In your answer, copy every entry that follows exactly.

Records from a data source
== Segment start ==

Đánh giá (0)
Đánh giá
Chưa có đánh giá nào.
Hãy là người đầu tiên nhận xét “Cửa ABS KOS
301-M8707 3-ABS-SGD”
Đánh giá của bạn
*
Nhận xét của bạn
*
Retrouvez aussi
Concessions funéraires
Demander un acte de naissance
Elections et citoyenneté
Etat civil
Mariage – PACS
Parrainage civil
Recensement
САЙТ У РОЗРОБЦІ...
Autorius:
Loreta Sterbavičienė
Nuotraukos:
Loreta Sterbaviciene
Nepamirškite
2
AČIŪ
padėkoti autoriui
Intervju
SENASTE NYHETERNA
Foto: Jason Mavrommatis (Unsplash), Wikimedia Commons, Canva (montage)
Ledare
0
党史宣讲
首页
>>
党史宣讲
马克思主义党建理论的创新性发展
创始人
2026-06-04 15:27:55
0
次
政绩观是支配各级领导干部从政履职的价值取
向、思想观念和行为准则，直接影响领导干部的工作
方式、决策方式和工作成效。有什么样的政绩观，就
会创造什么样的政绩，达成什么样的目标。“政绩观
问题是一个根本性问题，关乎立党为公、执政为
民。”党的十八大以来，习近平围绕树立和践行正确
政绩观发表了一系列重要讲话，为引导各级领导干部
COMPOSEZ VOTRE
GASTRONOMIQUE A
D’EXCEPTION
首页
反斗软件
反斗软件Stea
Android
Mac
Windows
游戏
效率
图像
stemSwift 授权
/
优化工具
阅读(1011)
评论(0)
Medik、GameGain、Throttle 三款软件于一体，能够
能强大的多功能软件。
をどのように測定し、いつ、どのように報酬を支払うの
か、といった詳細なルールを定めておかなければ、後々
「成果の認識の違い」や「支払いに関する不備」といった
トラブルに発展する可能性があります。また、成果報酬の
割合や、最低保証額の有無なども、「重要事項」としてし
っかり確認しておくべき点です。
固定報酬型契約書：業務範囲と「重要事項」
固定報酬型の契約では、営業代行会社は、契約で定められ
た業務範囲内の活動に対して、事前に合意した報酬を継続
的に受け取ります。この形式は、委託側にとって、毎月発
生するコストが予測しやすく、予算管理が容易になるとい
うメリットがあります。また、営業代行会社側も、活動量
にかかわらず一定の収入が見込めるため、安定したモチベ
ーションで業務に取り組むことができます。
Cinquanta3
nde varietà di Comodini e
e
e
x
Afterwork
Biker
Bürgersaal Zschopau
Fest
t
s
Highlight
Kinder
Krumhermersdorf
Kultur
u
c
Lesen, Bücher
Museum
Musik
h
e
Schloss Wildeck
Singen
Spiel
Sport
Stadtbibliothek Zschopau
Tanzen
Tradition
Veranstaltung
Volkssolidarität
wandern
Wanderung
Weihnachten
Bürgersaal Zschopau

== Segment end ==

▶ Answer for this exercise:
Đánh giá (0)
Đánh giá
Chưa có đánh giá nào.
Hãy là người đầu tiên nhận xét “Cửa ABS KOS
301-M8707 3-ABS-SGD”
Đánh giá của bạn
*
Nhận xét của bạn
*
Retrouvez aussi
Concessions funéraires
Demander un acte de naissance
Elections et citoyenneté
Etat civil
Mariage – PACS
Parrainage civil
Recensement
САЙТ У РОЗРОБЦІ...
Autorius:
Loreta Sterbavičienė
Nuotraukos:
Loreta Sterbaviciene
Nepamirškite
2
AČIŪ
padėkoti autoriui
Intervju
SENASTE NYHETERNA
Foto: Jason Mavrommatis (Unsplash), Wikimedia Commons, Canva (montage)
Ledare
0
党史宣讲
首页
>>
党史宣讲
马克思主义党建理论的创新性发展
创始人
2026-06-04 15:27:55
0
次
政绩观是支配各级领导干部从政履职的价值取
向、思想观念和行为准则，直接影响领导干部的工作
方式、决策方式和工作成效。有什么样的政绩观，就
会创造什么样的政绩，达成什么样的目标。“政绩观
问题是一个根本性问题，关乎立党为公、执政为
民。”党的十八大以来，习近平围绕树立和践行正确
政绩观发表了一系列重要讲话，为引导各级领导干部
COMPOSEZ VOTRE
GASTRONOMIQUE A
D’EXCEPTION
首页
反斗软件
反斗软件Stea
Android
Mac
Windows
游戏
效率
图像
stemSwift 授权
/
优化工具
阅读(1011)
评论(0)
Medik、GameGain、Throttle 三款软件于一体，能够
能强大的多功能软件。
をどのように測定し、いつ、どのように報酬を支払うの
か、といった詳細なルールを定めておかなければ、後々
「成果の認識の違い」や「支払いに関する不備」といった
トラブルに発展する可能性があります。また、成果報酬の
割合や、最低保証額の有無なども、「重要事項」としてし
っかり確認しておくべき点です。
固定報酬型契約書：業務範囲と「重要事項」
固定報酬型の契約では、営業代行会社は、契約で定められ
た業務範囲内の活動に対して、事前に合意した報酬を継続
的に受け取ります。この形式は、委託側にとって、毎月発
生するコストが予測しやすく、予算管理が容易になるとい
うメリットがあります。また、営業代行会社側も、活動量
にかかわらず一定の収入が見込めるため、安定したモチベ
ーションで業務に取り組むことができます。
Cinquanta3
nde varietà di Comodini e
e
e
x
Afterwork
Biker
Bürgersaal Zschopau
Fest
t
s
Highlight
Kinder
Krumhermersdorf
Kultur
u
c
Lesen, Bücher
Museum
Musik
h
e
Schloss Wildeck
Singen
Spiel
Sport
Stadtbibliothek Zschopau
Tanzen
Tradition
Veranstaltung
Volkssolidarität
wandern
Wanderung
Weihnachten
Bürgersaal Zschopau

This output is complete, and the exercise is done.